Statistical Assemblies of Particles with Spin

TL;DR

This paper develops a comprehensive framework using Lie group $SU(n)$ to describe all possible statistical assemblies of particles with various spins, extending the concept from simple oriented systems to more complex categories.

Contribution

It introduces a Lie group $SU(n)$ based approach to classify and describe all realizable statistical assemblies of particles with different spins, including non-oriented and aligned systems.

Findings

Probability domains form regular polyhedra in $ e^{n-1}$.

Higher spin systems contain multiple empirically determinable axes.

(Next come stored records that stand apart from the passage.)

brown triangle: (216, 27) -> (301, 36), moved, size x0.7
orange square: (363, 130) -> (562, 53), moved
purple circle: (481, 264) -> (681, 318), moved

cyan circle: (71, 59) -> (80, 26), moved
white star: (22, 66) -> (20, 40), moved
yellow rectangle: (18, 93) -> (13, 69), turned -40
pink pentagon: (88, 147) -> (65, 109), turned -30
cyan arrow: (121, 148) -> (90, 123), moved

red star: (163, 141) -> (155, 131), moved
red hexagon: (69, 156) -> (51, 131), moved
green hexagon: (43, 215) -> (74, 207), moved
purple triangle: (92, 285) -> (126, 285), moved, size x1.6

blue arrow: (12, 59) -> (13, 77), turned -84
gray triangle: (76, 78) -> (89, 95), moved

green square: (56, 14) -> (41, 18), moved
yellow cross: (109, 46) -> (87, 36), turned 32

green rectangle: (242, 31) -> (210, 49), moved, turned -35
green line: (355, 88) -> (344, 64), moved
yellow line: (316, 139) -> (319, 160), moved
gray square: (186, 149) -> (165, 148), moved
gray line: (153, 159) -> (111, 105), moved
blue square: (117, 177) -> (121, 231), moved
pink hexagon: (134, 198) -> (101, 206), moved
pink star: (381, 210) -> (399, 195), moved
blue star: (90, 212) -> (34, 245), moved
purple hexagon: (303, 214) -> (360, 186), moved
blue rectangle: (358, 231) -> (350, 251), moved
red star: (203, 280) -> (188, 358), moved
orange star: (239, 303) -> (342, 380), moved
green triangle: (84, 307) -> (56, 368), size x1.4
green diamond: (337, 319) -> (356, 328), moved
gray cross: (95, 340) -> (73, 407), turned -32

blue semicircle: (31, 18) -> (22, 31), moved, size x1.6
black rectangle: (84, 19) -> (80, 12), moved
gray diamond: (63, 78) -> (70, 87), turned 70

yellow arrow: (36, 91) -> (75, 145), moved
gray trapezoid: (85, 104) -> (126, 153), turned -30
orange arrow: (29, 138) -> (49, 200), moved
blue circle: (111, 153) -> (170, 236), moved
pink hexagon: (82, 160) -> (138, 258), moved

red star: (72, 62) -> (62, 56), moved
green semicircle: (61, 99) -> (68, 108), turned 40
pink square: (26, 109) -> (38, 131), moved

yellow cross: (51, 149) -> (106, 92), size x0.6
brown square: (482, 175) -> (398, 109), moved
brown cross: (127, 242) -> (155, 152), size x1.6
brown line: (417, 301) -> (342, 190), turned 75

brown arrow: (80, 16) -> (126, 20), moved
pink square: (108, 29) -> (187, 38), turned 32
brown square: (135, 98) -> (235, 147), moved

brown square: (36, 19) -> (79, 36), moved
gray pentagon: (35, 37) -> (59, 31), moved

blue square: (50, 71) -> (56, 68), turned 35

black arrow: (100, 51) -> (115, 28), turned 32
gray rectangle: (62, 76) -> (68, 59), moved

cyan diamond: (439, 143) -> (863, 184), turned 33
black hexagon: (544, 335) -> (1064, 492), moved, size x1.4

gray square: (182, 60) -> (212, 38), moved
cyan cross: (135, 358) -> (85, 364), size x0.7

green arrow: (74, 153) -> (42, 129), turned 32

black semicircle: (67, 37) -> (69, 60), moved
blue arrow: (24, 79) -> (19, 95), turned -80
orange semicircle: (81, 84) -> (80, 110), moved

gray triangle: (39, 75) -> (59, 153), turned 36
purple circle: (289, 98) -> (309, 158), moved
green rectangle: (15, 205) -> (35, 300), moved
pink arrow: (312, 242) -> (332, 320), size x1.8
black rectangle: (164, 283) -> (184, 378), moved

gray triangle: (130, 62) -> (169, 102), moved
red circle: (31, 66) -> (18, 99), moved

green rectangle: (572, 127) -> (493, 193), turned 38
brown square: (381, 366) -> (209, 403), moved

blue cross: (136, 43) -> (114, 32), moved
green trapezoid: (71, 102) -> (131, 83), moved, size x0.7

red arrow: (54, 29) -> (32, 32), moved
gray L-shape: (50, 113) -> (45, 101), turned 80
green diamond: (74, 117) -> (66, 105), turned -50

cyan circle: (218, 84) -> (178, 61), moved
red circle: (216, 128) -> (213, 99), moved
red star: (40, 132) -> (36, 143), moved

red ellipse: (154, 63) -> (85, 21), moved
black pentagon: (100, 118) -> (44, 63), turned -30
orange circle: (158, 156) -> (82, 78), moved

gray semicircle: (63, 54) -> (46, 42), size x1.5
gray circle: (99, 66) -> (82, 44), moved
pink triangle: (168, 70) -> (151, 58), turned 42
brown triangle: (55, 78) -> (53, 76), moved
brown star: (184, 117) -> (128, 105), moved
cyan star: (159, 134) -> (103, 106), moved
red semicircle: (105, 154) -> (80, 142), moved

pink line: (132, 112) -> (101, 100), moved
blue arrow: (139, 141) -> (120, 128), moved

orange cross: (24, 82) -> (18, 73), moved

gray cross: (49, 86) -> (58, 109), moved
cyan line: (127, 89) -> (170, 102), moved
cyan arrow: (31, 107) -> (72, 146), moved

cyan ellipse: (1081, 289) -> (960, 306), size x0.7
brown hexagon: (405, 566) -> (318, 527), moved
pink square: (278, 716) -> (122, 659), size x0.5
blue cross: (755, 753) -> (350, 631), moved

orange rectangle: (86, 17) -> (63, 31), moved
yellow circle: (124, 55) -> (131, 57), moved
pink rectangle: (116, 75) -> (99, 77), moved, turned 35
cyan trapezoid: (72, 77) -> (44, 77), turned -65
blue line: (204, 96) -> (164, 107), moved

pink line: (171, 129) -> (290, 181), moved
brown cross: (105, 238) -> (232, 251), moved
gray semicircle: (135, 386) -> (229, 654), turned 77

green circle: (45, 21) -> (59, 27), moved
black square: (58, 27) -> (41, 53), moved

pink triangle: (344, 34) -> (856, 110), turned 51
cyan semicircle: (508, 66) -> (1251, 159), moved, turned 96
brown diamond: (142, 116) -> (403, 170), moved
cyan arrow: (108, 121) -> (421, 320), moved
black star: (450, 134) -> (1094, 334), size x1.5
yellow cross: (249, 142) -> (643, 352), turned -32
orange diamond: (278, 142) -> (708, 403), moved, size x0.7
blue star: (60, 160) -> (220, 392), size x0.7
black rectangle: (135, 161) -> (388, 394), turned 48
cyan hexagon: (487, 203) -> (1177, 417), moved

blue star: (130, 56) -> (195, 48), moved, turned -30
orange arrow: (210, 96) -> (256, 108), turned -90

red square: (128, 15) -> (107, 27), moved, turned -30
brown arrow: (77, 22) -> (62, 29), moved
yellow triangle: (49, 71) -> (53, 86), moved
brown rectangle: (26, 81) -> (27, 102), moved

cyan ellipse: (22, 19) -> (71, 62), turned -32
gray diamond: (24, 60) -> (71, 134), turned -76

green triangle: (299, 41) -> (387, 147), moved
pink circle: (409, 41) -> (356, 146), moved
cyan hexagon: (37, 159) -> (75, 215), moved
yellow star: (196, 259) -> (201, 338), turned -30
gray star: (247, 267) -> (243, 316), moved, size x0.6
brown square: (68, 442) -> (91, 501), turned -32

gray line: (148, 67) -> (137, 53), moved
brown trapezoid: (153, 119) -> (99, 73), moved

Only collinearity of axes yields simple oriented systems.

Abstract

Spin, $s$ in quantum theory can assume only half odd integer or integer values. For a given $s$, there exist $n=2s+1$ states $|s,m\rangle$, $m=s,s-1,........,-s$. A statistical assembly of particles (like a beam or target employed in experiments in physics) with the lowest value of spin $s=\frac {1}{2}$ can be described in terms of probabilities $p_m$ assigned to the two states $m=\pm \frac {1}{2}$. A generalization of this concept to higher spins $s>\frac {1}{2}$ leads only to a particularly simple category of statistical assemblies known as `Oriented systems'. To provide a comprehensive description of all realizable categories of statistical assemblies in experiments, it is advantageous to employ the generators of the Lie group $SU(n)$. The probability domain then gets identified to the interior of regular polyhedra in $\Re^{n-1},$ where the centre corresponds to an unpolarized assembly and the vertices represent `pure' states. All the other interior points correspond to `mixed' states. The higher spin system has embedded within itself a set of $s(2s+1)$ independent axes, which are determinable empirically. Only when all these axes turn out to be collinear, the simple category of `Oriented systems' is realized, where probabilities $p_m$ are assigned to the states $|s,m\rangle$. The simplest case of higher spin $s=1$ provides an illustrative example, where additional features of `aligned' and more general `non oriented' categories are displayed.